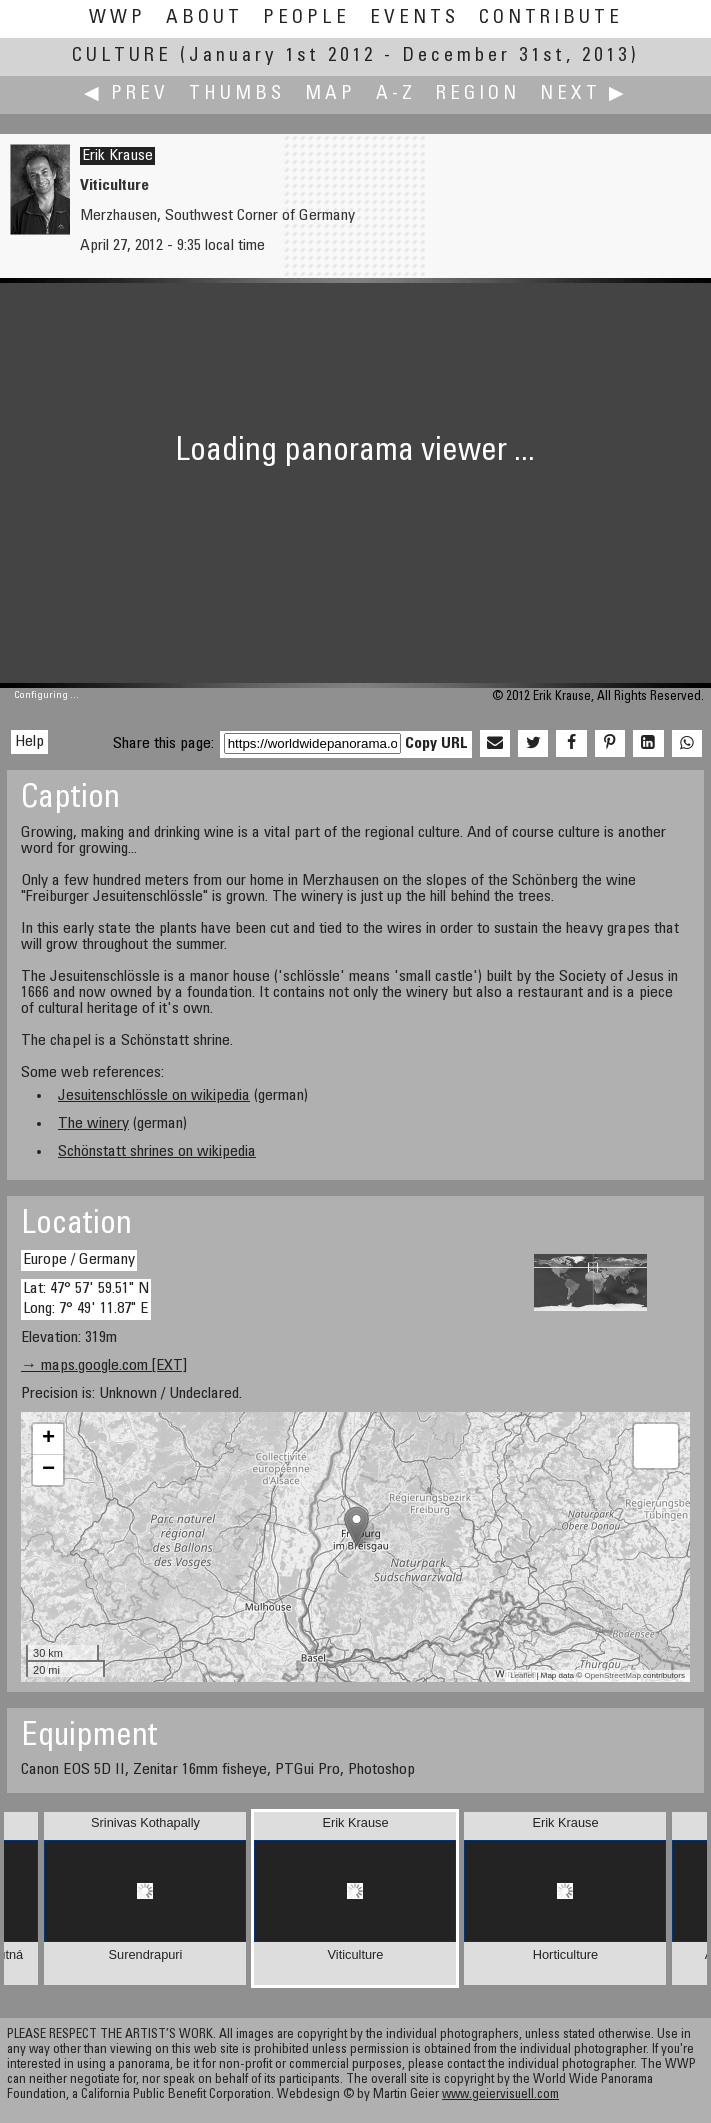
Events (414, 18)
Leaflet (522, 1675)
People (306, 18)
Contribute (551, 18)
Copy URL (436, 744)
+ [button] (48, 1439)
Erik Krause (117, 156)
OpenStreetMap (612, 1675)
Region (478, 94)
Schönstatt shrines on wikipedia (157, 1152)
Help (29, 742)
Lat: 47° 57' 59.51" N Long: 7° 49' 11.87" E (86, 1298)
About (204, 18)
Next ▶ (584, 94)
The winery (93, 1124)
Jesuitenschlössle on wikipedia (154, 1096)
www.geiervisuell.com (500, 2095)
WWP (117, 18)
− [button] (48, 1470)
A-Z (396, 94)
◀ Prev (126, 94)
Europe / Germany (79, 1260)
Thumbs (237, 94)
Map (330, 94)
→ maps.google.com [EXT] (104, 1366)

REQUIRED ACTION: Only lines with the word "wikipedia" are wanted, so copy each one from the records.

RESPONSE TO THIS TASK:
Schönstatt shrines on wikipedia (157, 1152)
Jesuitenschlössle on wikipedia (154, 1096)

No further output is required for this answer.